── Source data

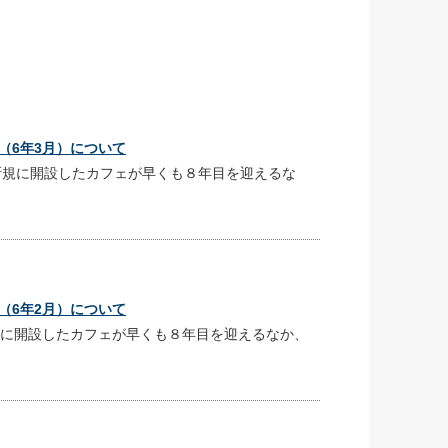
（6年3月）について
規に開設したカフェが早くも８年目を迎えるな
（6年2月）について
に開設したカフェが早くも８年目を迎えるなか、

────

#### Exercise goal:
Please return the full listing word for word, but without any pictures.

#### Exercise answer:
（6年3月）について
規に開設したカフェが早くも８年目を迎えるな
（6年2月）について
に開設したカフェが早くも８年目を迎えるなか、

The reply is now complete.